Ayrıca kendilerine, "düzen", "düzenin yaratıcısı" ve "onun kuralları" konusunda bir bilgi ulaşmayan kişilere de herhangi bir yükümlülük yüklenmemiştir. Ayet-i kerimelerde:

"Biz peygamber göndermedikçe kimseye azabetmeyiz." (İsra, 15)

"Allah, bir milleti doğru yola eriştirdikten sonra, sakınacakları şeyleri onlara açıklamadıkça, sapıklığa düşürmez." (Tevbe, 115)

"Rabbin şehirlerin anasına, onlara ayetlerimizi okuyacak bir peygamber göndermedikçe onları yok etmiş değildir.

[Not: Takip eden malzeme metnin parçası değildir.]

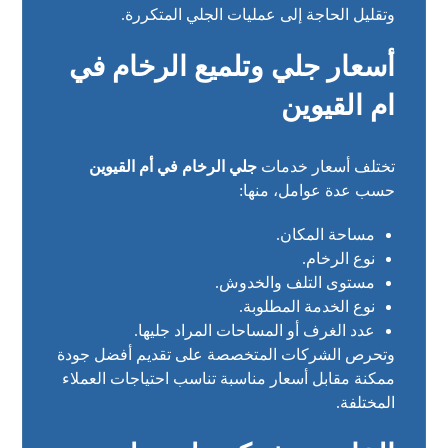
وتقليل الحاجة إلى عمليات الجلي المتكررة.
أسعار جلي وتلميع الرخام في
ام القيوين
تختلف أسعار خدمات
جلي الرخام في أم القيوين
حسب عدة عوامل، منها:
مساحة المكان.
نوع الرخام.
مستوى التلف والخدوش.
نوع الخدمة المطلوبة.
عدد الغرف أو المساحات المراد جليها.
وتحرص الشركات المتخصصة على تقديم أفضل جودة
ممكنة مقابل أسعار مناسبة تناسب احتياجات العملاء
المختلفة.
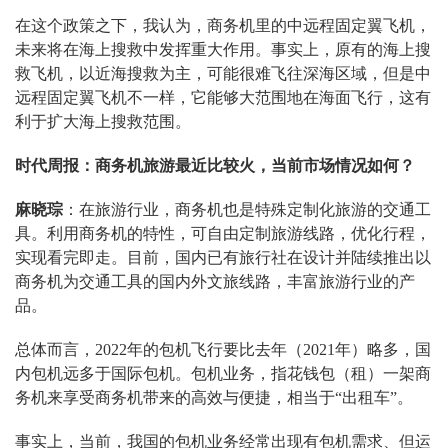
在这个政策之下，我认为，商务机里的中远程固定翼飞机，
未来将在海上搜救中发挥重大作用。事实上，原有的海上搜
救飞机，以近海搜救为主，可能很难飞往深海区域，但是中
远程固定翼飞机不一样，它能够大范围地在海面飞行，这有
利于扩大海上搜救范围。
时代周报：商务机旅游最近比较火，当前市场情况如何？
麻晓琮
：在旅游行业，商务机也是特殊定制化旅游的交通工
具。利用商务机的特性，可自由定制旅游线路，优化行程，
实现看完即走。目前，国内已有旅行社在设计并陆续推出以
商务机为交通工具的国内外文旅线路，丰富旅游行业的产
品。
总体而言，2022年的包机飞行要比去年（2021年）略多，国
内包机远多于国际包机。包机业务，指花钱包（租）一架商
务机来享受商务机带来的高效与便捷，相当于“出租车”。
事实上，当前，我国的包机业务经常出现有包机需求、但运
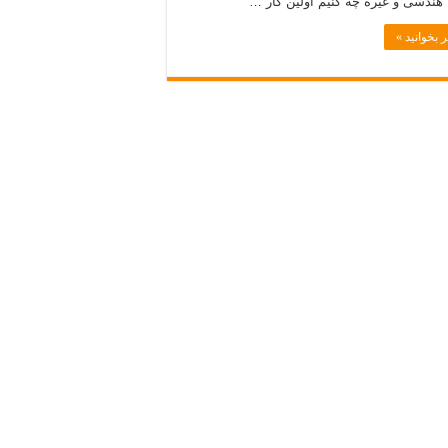
هندسی و غیره چه کنیم اولین کار …
 بخوانید »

Zaten Biz yalnız, halkı zalim olan şehirleri yok etmişizdir." (Kasas, 59) buyruldu.

Ayrıca kurallar konulurken kimseye güç yetiremeyeceği yükümlülükler de yüklenmemiştir.

"Allah kişiye ancak gücünün yeteceği kadar yükler, ..." (Bakara, 286)

Halbuki insanlar kendi kurdukları düzenlerin korunması konusunda o kadar katıdırlar ki o düzen içinde yaşıyanların kuralları bilip bilmemelerini bile hiç dikkate almazlar. Herkes kuralları otomatik olarak biliyor sayılır. Birisi suç işlediği zaman o kişinin, "benim bu kanundan haberim yoktu" demesi, asla mazeret sayılmaz.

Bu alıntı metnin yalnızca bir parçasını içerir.